Work instructions
What is wanted is every line below from the one with "aniach na rok 2023" up to and including the one with "오 하느님, 성령으로", retyped exactly, pictures excluded, nothing else.

Task inputs
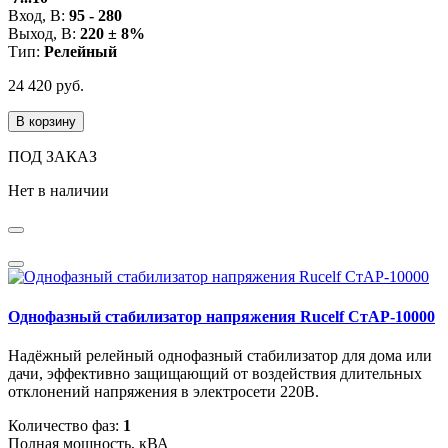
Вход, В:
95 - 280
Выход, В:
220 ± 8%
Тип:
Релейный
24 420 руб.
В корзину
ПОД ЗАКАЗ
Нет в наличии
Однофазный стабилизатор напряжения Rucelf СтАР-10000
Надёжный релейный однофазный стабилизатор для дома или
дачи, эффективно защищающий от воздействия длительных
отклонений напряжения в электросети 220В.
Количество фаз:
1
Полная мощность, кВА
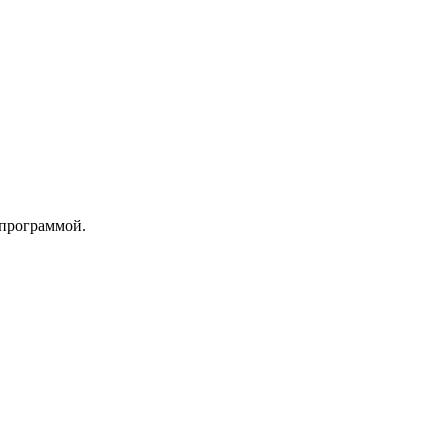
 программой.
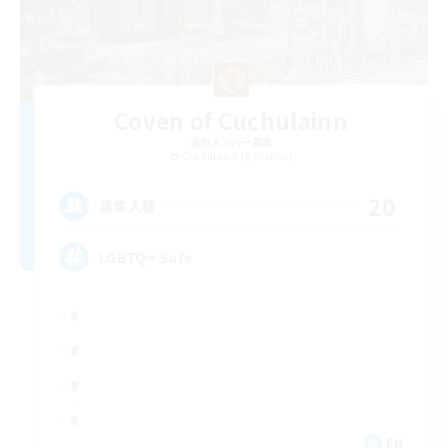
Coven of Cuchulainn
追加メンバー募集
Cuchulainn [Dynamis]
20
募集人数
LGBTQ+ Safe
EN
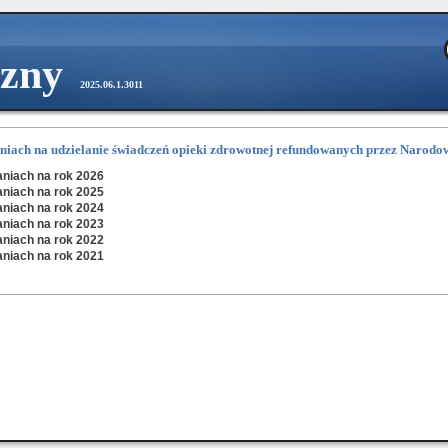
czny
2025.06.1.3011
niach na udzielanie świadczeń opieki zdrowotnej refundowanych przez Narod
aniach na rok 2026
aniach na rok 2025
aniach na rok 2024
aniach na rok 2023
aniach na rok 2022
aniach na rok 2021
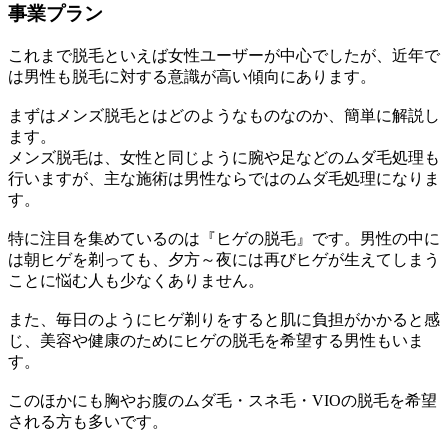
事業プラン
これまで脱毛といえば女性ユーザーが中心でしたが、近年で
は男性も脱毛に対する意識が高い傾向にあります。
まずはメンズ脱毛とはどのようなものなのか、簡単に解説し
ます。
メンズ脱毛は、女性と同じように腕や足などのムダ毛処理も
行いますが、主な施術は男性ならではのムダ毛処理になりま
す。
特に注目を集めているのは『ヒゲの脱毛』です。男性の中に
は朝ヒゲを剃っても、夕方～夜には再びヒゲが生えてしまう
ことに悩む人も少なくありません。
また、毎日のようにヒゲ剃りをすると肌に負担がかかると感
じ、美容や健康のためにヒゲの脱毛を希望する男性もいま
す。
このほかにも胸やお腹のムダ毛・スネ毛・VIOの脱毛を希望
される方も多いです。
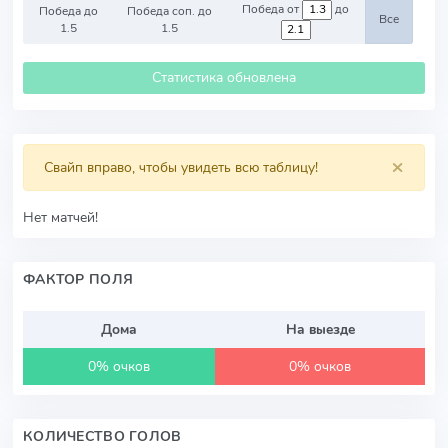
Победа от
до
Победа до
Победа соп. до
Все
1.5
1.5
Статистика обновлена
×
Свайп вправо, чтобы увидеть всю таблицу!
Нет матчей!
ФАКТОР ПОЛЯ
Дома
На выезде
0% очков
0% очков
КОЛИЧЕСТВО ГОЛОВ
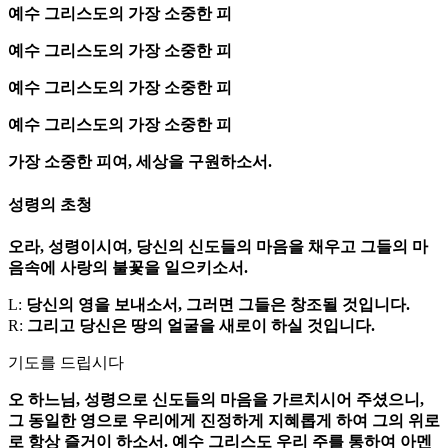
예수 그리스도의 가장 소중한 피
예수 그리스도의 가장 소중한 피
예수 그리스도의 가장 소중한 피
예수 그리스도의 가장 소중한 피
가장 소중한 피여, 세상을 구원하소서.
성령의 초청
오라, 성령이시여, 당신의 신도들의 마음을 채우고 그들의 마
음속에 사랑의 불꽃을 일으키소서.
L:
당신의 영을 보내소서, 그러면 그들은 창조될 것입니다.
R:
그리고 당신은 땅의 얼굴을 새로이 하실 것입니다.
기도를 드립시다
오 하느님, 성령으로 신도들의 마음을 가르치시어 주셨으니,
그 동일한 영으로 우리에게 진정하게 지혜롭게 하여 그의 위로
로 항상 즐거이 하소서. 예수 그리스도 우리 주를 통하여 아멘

---

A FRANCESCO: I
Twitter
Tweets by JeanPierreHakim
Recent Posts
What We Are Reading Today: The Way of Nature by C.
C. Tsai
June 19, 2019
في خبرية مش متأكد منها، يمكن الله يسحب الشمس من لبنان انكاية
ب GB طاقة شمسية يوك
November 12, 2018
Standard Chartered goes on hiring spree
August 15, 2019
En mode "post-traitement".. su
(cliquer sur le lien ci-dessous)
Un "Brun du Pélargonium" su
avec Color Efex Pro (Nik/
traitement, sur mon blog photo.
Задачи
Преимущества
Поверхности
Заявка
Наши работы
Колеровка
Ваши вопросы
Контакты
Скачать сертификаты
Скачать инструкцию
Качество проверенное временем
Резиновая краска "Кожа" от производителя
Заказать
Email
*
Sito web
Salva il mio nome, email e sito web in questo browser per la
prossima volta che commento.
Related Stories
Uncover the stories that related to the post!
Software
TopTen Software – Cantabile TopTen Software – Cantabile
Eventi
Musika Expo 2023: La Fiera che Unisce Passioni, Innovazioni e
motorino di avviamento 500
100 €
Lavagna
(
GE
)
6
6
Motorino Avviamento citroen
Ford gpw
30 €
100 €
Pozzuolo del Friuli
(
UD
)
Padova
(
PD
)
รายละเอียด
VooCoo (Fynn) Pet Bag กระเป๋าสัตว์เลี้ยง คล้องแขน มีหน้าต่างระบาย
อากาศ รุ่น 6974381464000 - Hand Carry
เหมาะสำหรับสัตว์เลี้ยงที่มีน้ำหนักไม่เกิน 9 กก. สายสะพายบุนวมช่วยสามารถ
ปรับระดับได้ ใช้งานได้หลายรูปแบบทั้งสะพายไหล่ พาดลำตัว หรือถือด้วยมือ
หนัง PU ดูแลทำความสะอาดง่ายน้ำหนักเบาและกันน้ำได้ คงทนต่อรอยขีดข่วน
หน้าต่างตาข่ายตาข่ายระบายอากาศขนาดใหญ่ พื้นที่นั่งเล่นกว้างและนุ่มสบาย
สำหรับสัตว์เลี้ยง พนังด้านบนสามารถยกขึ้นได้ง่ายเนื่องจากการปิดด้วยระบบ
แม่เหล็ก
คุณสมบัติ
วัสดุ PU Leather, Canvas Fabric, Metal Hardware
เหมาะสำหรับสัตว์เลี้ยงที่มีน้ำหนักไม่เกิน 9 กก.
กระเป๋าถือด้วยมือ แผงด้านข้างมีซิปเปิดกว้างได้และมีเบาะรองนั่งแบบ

Solution
aniach na rok 2023
aniach na rok 2022
aniach na rok 2021
事業プラン
これまで脱毛といえば女性ユーザーが中心でしたが、近年で
は男性も脱毛に対する意識が高い傾向にあります。
まずはメンズ脱毛とはどのようなものなのか、簡単に解説し
ます。
メンズ脱毛は、女性と同じように腕や足などのムダ毛処理も
行いますが、主な施術は男性ならではのムダ毛処理になりま
す。
特に注目を集めているのは『ヒゲの脱毛』です。男性の中に
は朝ヒゲを剃っても、夕方～夜には再びヒゲが生えてしまう
ことに悩む人も少なくありません。
また、毎日のようにヒゲ剃りをすると肌に負担がかかると感
じ、美容や健康のためにヒゲの脱毛を希望する男性もいま
す。
このほかにも胸やお腹のムダ毛・スネ毛・VIOの脱毛を希望
される方も多いです。
Победа от
до
Победа до
Победа соп. до
Все
1.5
1.5
Статистика обновлена
×
Свайп вправо, чтобы увидеть всю таблицу!
Нет матчей!
ФАКТОР ПОЛЯ
Дома
На выезде
0% очков
0% очков
КОЛИЧЕСТВО ГОЛОВ
예수 그리스도의 가장 소중한 피
예수 그리스도의 가장 소중한 피
예수 그리스도의 가장 소중한 피
예수 그리스도의 가장 소중한 피
가장 소중한 피여, 세상을 구원하소서.
성령의 초청
오라, 성령이시여, 당신의 신도들의 마음을 채우고 그들의 마
음속에 사랑의 불꽃을 일으키소서.
L:
당신의 영을 보내소서, 그러면 그들은 창조될 것입니다.
R:
그리고 당신은 땅의 얼굴을 새로이 하실 것입니다.
기도를 드립시다
오 하느님, 성령으로 신도들의 마음을 가르치시어 주셨으니,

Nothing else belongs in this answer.